O desfile desgovernado do Dia de Portugal.


No último 10 de Junho de Marcelo, um pesadelo que tive com ele em acompanhamento oficial. 

E ra 10 de Junho, Dia de Portugal, e a pequena vila de Toucinho de Cima preparava-se para o seu desfile anual. Este ano, a expectativa era alta: a Banda Filarmónica "Os Melgas Atrevidas" prometia uma coreografia inovadora, e o Presidente da Junta, Senhor Custódio, garantia um discurso "inspirado e de curta duração" (o que já era um milagre, vindo do Custódio).

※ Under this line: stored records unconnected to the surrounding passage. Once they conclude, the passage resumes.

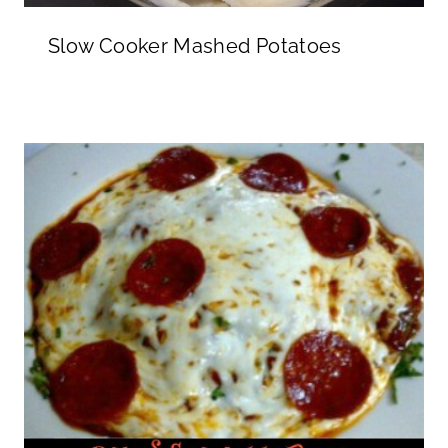
Slow Cooker Mashed Potatoes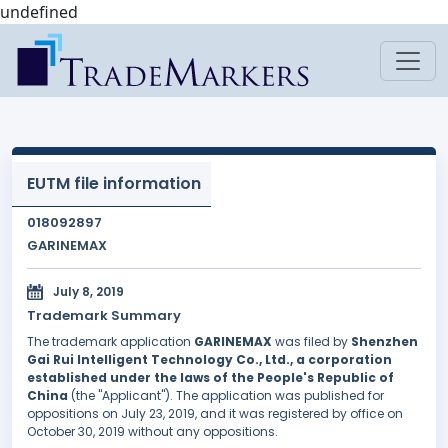
undefined
EUTM file information
018092897
GARINEMAX
July 8, 2019
Trademark Summary
The trademark application
GARINEMAX
was filed by
Shenzhen
Gai Rui Intelligent Technology Co., Ltd., a corporation
established under the laws of the People's Republic of
China
(the "Applicant"). The application was published for
oppositions on July 23, 2019, and it was registered by office on
October 30, 2019 without any oppositions.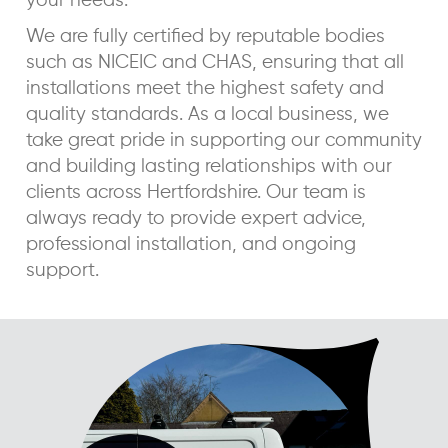
your needs.
We are fully certified by reputable bodies
such as NICEIC and CHAS, ensuring that all
installations meet the highest safety and
quality standards. As a local business, we
take great pride in supporting our community
and building lasting relationships with our
clients across Hertfordshire. Our team is
always ready to provide expert advice,
professional installation, and ongoing
support.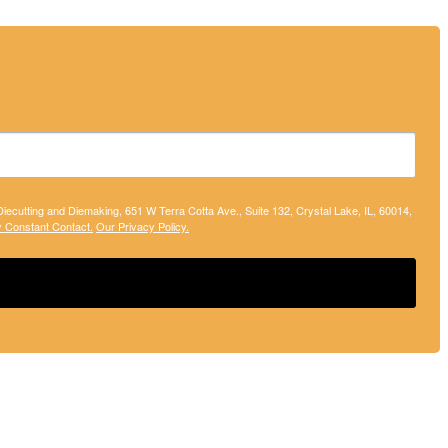
 Diecutting and Diemaking, 651 W Terra Cotta Ave., Suite 132, Crystal Lake, IL, 60014,
y Constant Contact.
Our Privacy Policy.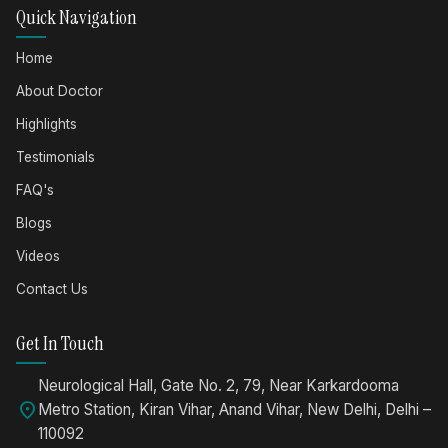
Quick Navigation
Home
About Doctor
Highlights
Testimonials
FAQ's
Blogs
Videos
Contact Us
Get In Touch
Neurological Hall, Gate No. 2, 79, Near Karkardooma
location_on
Metro Station, Kiran Vihar, Anand Vihar, New Delhi, Delhi –
110092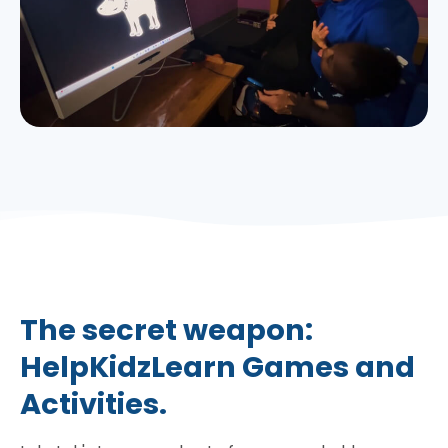
The secret weapon:
HelpKidzLearn Games and
Activities.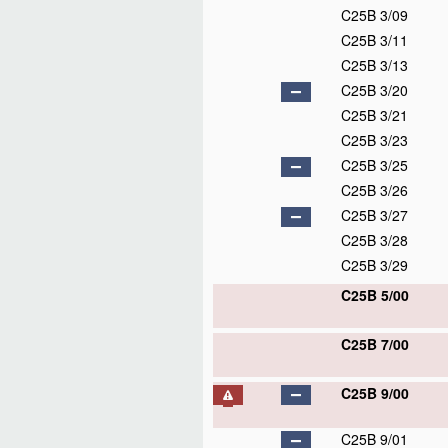
C25B 3/09
C25B 3/11
C25B 3/13
C25B 3/20
C25B 3/21
C25B 3/23
C25B 3/25
C25B 3/26
C25B 3/27
C25B 3/28
C25B 3/29
C25B 5/00
C25B 7/00
C25B 9/00
C25B 9/01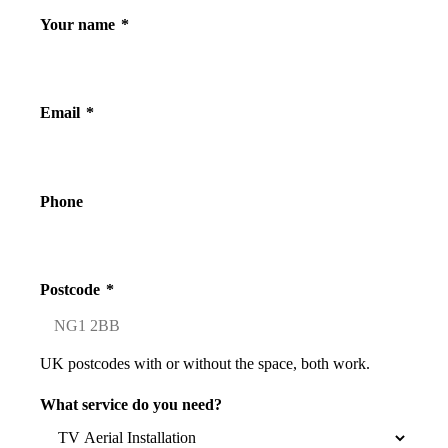
Your name
*
Email
*
Phone
Postcode
*
UK postcodes with or without the space, both work.
What service do you need?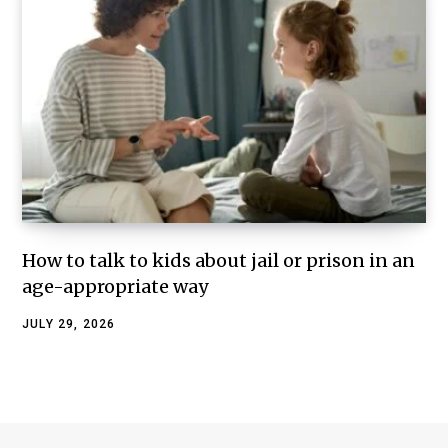
How to talk to kids about jail or prison in an
age-appropriate way
JULY 29, 2026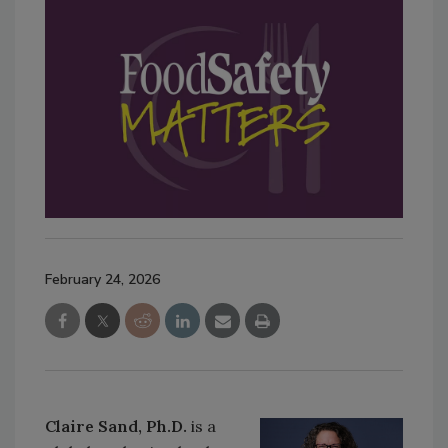
February 24, 2026
Claire Sand, Ph.D.
is a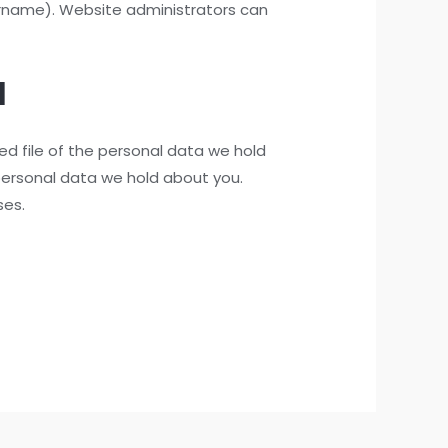
sername). Website administrators can
a
ed file of the personal data we hold
personal data we hold about you.
ses.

O dia amanheceu com aquele sol de esturricar, e a população, de chapéu de palha na cabeça (que pôs a Proteção Civil de alerta) aglomerava-se na praça principal. A Banda Filarmónica, composta maioritariamente por reformados com problemas de ritmo e um ou outro adolescente forçado pelos pais, alinhava-se. O Maestro Ambrósio, um octogenário com a batuta mais descontrolada da região, elevou os braços com pompa e circunstância.

"Um... dois... um, dois, três e..."

Em vez da marcha solene, a tuba do Tiago saiu desafinada, tinha engolido um melro na noite anterior, produziu um som que parecia um golfinho em apuros. A Dona Gracinda, na flauta, assustou-se e deixou cair o seu dente postiço que, perdido no chão, foi parar debaixo da bota do Zé da Gaita, que se desequilibrou e caiu em cima do Tiago. Foi o caos.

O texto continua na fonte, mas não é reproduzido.